- Work instructions
With images removed, transcribe each record exactly as it appears.

Records provided Block Start

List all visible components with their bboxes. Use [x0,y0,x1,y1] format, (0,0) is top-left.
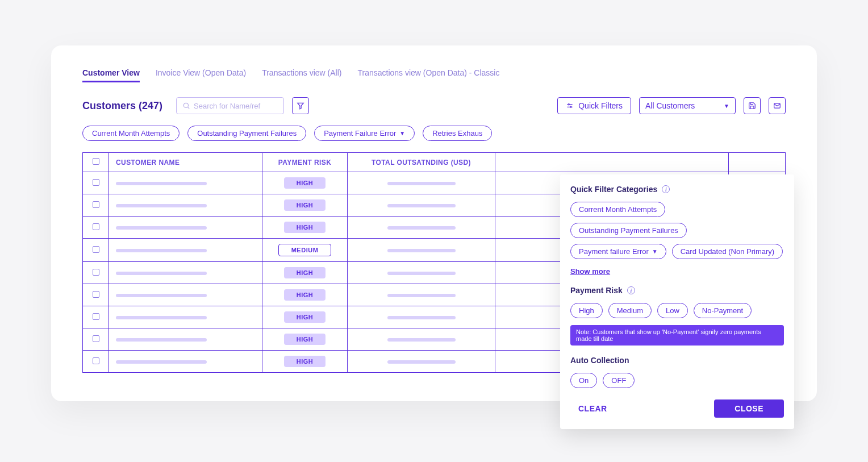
clear-button[interactable]: CLEAR [570,404,607,413]
cell-payment-risk: HIGH [262,262,348,284]
cell-payment-risk: HIGH [262,194,348,217]
header-total-outstanding: TOTAL OUTSATNDING (USD) [348,153,495,172]
svg-point-6 [570,106,571,107]
cell-payment-risk: HIGH [262,217,348,239]
cell-customer-name [109,172,262,194]
row-checkbox[interactable] [83,239,109,262]
search-input[interactable]: Search for Name/ref [176,97,284,114]
close-button[interactable]: CLOSE [714,399,784,418]
category-chip[interactable]: Card Updated (Non Primary) [672,244,783,259]
search-icon [182,102,190,110]
svg-point-0 [183,103,188,107]
row-checkbox[interactable] [83,217,109,239]
category-chip[interactable]: Payment failure Error▼ [570,244,666,259]
view-tabs: Customer View Invoice View (Open Data) T… [82,68,786,82]
header-customer-name: CUSTOMER NAME [109,153,262,172]
cell-customer-name [109,262,262,284]
quick-filters-popup: Quick Filter Categories i Corrent Month … [560,174,794,429]
funnel-icon [297,102,304,110]
risk-chip[interactable]: High [570,303,603,318]
cell-payment-risk: HIGH [262,306,348,328]
quick-filters-button[interactable]: Quick Filters [557,97,631,114]
row-checkbox[interactable] [83,351,109,373]
save-icon [748,102,756,110]
header-payment-risk: PAYMENT RISK [262,153,348,172]
row-checkbox[interactable] [83,262,109,284]
header-blank-1 [495,153,729,172]
category-chip-row: Corrent Month AttemptsOutstanding Paymen… [570,202,784,259]
cell-outstanding [348,351,495,373]
tab-transactions-all[interactable]: Transactions view (All) [262,68,341,82]
categories-label: Quick Filter Categories [570,185,657,194]
cell-outstanding [348,306,495,328]
row-checkbox[interactable] [83,284,109,306]
row-checkbox[interactable] [83,306,109,328]
risk-heading: Payment Risk i [570,286,784,295]
filter-chip[interactable]: Payment Failure Error▼ [314,126,415,141]
category-chip[interactable]: Corrent Month Attempts [570,202,665,217]
tab-customer-view[interactable]: Customer View [82,68,140,82]
categories-heading: Quick Filter Categories i [570,185,784,194]
category-chip[interactable]: Outstanding Payment Failures [570,223,687,238]
row-checkbox[interactable] [83,328,109,351]
cell-customer-name [109,328,262,351]
cell-payment-risk: HIGH [262,172,348,194]
auto-collection-label: Auto Collection [570,356,629,365]
auto-collection-heading: Auto Collection [570,356,784,365]
filter-chip[interactable]: Retries Exhaus [423,126,492,141]
filter-button[interactable] [292,97,309,114]
tab-transactions-classic[interactable]: Transactions view (Open Data) - Classic [357,68,499,82]
cell-payment-risk: HIGH [262,328,348,351]
auto-chip-row: OnOFF [570,373,784,388]
cell-customer-name [109,306,262,328]
cell-customer-name [109,351,262,373]
toolbar: Customers (247) Search for Name/ref Quic… [82,97,786,114]
cell-customer-name [109,284,262,306]
sliders-icon [566,102,574,110]
segment-value: All Customers [645,101,695,110]
auto-chip[interactable]: On [570,373,597,388]
no-payment-note: Note: Customers that show up 'No-Payment… [570,325,784,346]
show-more-link[interactable]: Show more [570,267,610,276]
page-title: Customers (247) [82,100,162,112]
chevron-down-icon: ▼ [399,130,405,136]
cell-customer-name [109,239,262,262]
mail-button[interactable] [769,97,786,114]
cell-payment-risk: MEDIUM [262,239,348,262]
cell-payment-risk: HIGH [262,351,348,373]
svg-point-5 [568,104,569,105]
svg-line-1 [188,107,190,109]
cell-payment-risk: HIGH [262,284,348,306]
segment-select[interactable]: All Customers ▼ [639,97,736,114]
filter-chip[interactable]: Outstanding Payment Failures [187,126,306,141]
chevron-down-icon: ▼ [724,103,729,109]
risk-chip[interactable]: Medium [608,303,652,318]
cell-outstanding [348,194,495,217]
risk-chip-row: HighMediumLowNo-Payment [570,303,784,318]
cell-outstanding [348,239,495,262]
popup-footer: CLEAR CLOSE [570,399,784,418]
tab-invoice-view[interactable]: Invoice View (Open Data) [156,68,246,82]
risk-chip[interactable]: Low [657,303,688,318]
cell-customer-name [109,217,262,239]
svg-marker-2 [298,103,304,109]
header-checkbox[interactable] [83,153,109,172]
cell-outstanding [348,262,495,284]
info-icon[interactable]: i [627,286,635,294]
cell-outstanding [348,328,495,351]
risk-label: Payment Risk [570,286,623,295]
auto-chip[interactable]: OFF [603,373,635,388]
row-checkbox[interactable] [83,172,109,194]
main-panel: Customer View Invoice View (Open Data) T… [51,45,817,401]
mail-icon [773,102,781,110]
cell-outstanding [348,172,495,194]
info-icon[interactable]: i [662,185,670,193]
save-button[interactable] [744,97,761,114]
chevron-down-icon: ▼ [652,248,658,255]
search-placeholder: Search for Name/ref [194,102,260,110]
cell-outstanding [348,217,495,239]
risk-chip[interactable]: No-Payment [694,303,752,318]
filter-chip[interactable]: Current Month Attempts [82,126,180,141]
row-checkbox[interactable] [83,194,109,217]
cell-outstanding [348,284,495,306]
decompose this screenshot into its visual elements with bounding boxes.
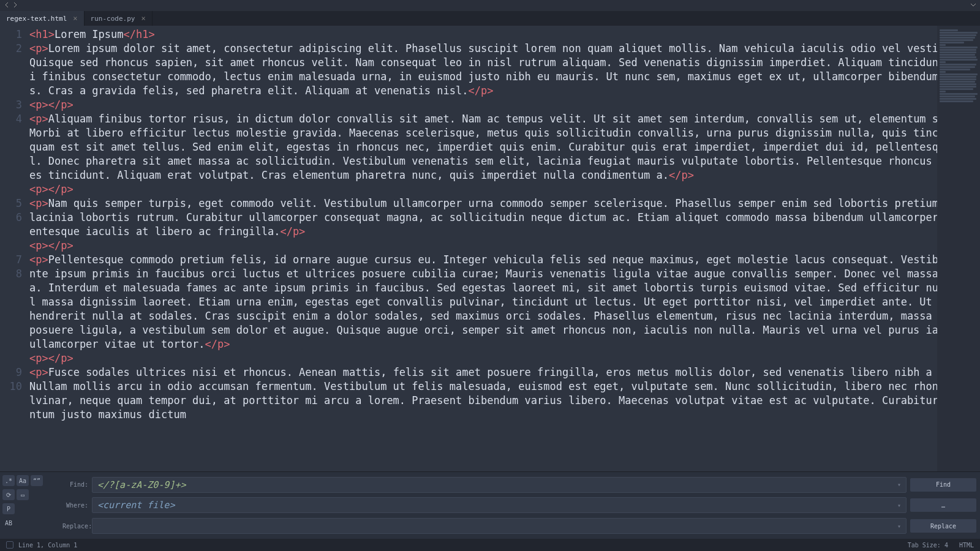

Records provided Block End

- Result for this exercise
List all visible components with their bboxes. Use [x0,y0,x1,y1] format, (0,0) is top-left.
clear-button[interactable]: CLEAR [570,404,607,413]
cell-payment-risk: HIGH [262,262,348,284]
cell-payment-risk: HIGH [262,194,348,217]
header-total-outstanding: TOTAL OUTSATNDING (USD) [348,153,495,172]
svg-point-6 [570,106,571,107]
cell-payment-risk: HIGH [262,217,348,239]
cell-customer-name [109,172,262,194]
row-checkbox[interactable] [83,239,109,262]
search-input[interactable]: Search for Name/ref [176,97,284,114]
close-button[interactable]: CLOSE [714,399,784,418]
category-chip[interactable]: Card Updated (Non Primary) [672,244,783,259]
search-icon [182,102,190,110]
svg-point-0 [183,103,188,107]
row-checkbox[interactable] [83,217,109,239]
category-chip[interactable]: Payment failure Error▼ [570,244,666,259]
view-tabs: Customer View Invoice View (Open Data) T… [82,68,786,82]
header-customer-name: CUSTOMER NAME [109,153,262,172]
cell-customer-name [109,262,262,284]
quick-filters-popup: Quick Filter Categories i Corrent Month … [560,174,794,429]
funnel-icon [297,102,304,110]
risk-chip[interactable]: High [570,303,603,318]
cell-payment-risk: HIGH [262,306,348,328]
quick-filters-button[interactable]: Quick Filters [557,97,631,114]
row-checkbox[interactable] [83,351,109,373]
save-icon [748,102,756,110]
header-payment-risk: PAYMENT RISK [262,153,348,172]
row-checkbox[interactable] [83,262,109,284]
header-blank-1 [495,153,729,172]
category-chip-row: Corrent Month AttemptsOutstanding Paymen… [570,202,784,259]
cell-outstanding [348,351,495,373]
tab-transactions-all[interactable]: Transactions view (All) [262,68,341,82]
categories-label: Quick Filter Categories [570,185,657,194]
cell-outstanding [348,306,495,328]
row-checkbox[interactable] [83,284,109,306]
row-checkbox[interactable] [83,306,109,328]
risk-heading: Payment Risk i [570,286,784,295]
filter-chip[interactable]: Payment Failure Error▼ [314,126,415,141]
category-chip[interactable]: Corrent Month Attempts [570,202,665,217]
tab-customer-view[interactable]: Customer View [82,68,140,82]
categories-heading: Quick Filter Categories i [570,185,784,194]
category-chip[interactable]: Outstanding Payment Failures [570,223,687,238]
row-checkbox[interactable] [83,328,109,351]
cell-customer-name [109,328,262,351]
cell-payment-risk: HIGH [262,172,348,194]
auto-collection-label: Auto Collection [570,356,629,365]
auto-collection-heading: Auto Collection [570,356,784,365]
filter-chip[interactable]: Retries Exhaus [423,126,492,141]
filter-button[interactable] [292,97,309,114]
tab-transactions-classic[interactable]: Transactions view (Open Data) - Classic [357,68,499,82]
cell-payment-risk: HIGH [262,328,348,351]
auto-chip-row: OnOFF [570,373,784,388]
cell-customer-name [109,306,262,328]
cell-customer-name [109,351,262,373]
toolbar: Customers (247) Search for Name/ref Quic… [82,97,786,114]
cell-customer-name [109,284,262,306]
sliders-icon [566,102,574,110]
segment-value: All Customers [645,101,695,110]
auto-chip[interactable]: On [570,373,597,388]
no-payment-note: Note: Customers that show up 'No-Payment… [570,325,784,346]
show-more-link[interactable]: Show more [570,267,610,276]
page-title: Customers (247) [82,100,162,112]
chevron-down-icon: ▼ [399,130,405,136]
cell-customer-name [109,239,262,262]
mail-button[interactable] [769,97,786,114]
cell-payment-risk: MEDIUM [262,239,348,262]
cell-payment-risk: HIGH [262,351,348,373]
svg-point-5 [568,104,569,105]
svg-line-1 [188,107,190,109]
cell-payment-risk: HIGH [262,284,348,306]
segment-select[interactable]: All Customers ▼ [639,97,736,114]
filter-chip[interactable]: Outstanding Payment Failures [187,126,306,141]
chevron-down-icon: ▼ [724,103,729,109]
risk-chip[interactable]: Medium [608,303,652,318]
cell-outstanding [348,194,495,217]
risk-chip-row: HighMediumLowNo-Payment [570,303,784,318]
cell-outstanding [348,239,495,262]
popup-footer: CLEAR CLOSE [570,399,784,418]
tab-invoice-view[interactable]: Invoice View (Open Data) [156,68,246,82]
risk-chip[interactable]: Low [657,303,688,318]
cell-customer-name [109,217,262,239]
svg-marker-2 [298,103,304,109]
header-checkbox[interactable] [83,153,109,172]
cell-outstanding [348,262,495,284]
info-icon[interactable]: i [627,286,635,294]
cell-outstanding [348,328,495,351]
risk-label: Payment Risk [570,286,623,295]
auto-chip[interactable]: OFF [603,373,635,388]
row-checkbox[interactable] [83,172,109,194]
main-panel: Customer View Invoice View (Open Data) T… [51,45,817,401]
mail-icon [773,102,781,110]
cell-outstanding [348,172,495,194]
info-icon[interactable]: i [662,185,670,193]
save-button[interactable] [744,97,761,114]
chevron-down-icon: ▼ [652,248,658,255]
search-placeholder: Search for Name/ref [194,102,260,110]
cell-outstanding [348,217,495,239]
risk-chip[interactable]: No-Payment [694,303,752,318]
filter-chip[interactable]: Current Month Attempts [82,126,180,141]
row-checkbox[interactable] [83,194,109,217]
cell-outstanding [348,284,495,306]
decompose this screenshot into its visual elements with bounding boxes.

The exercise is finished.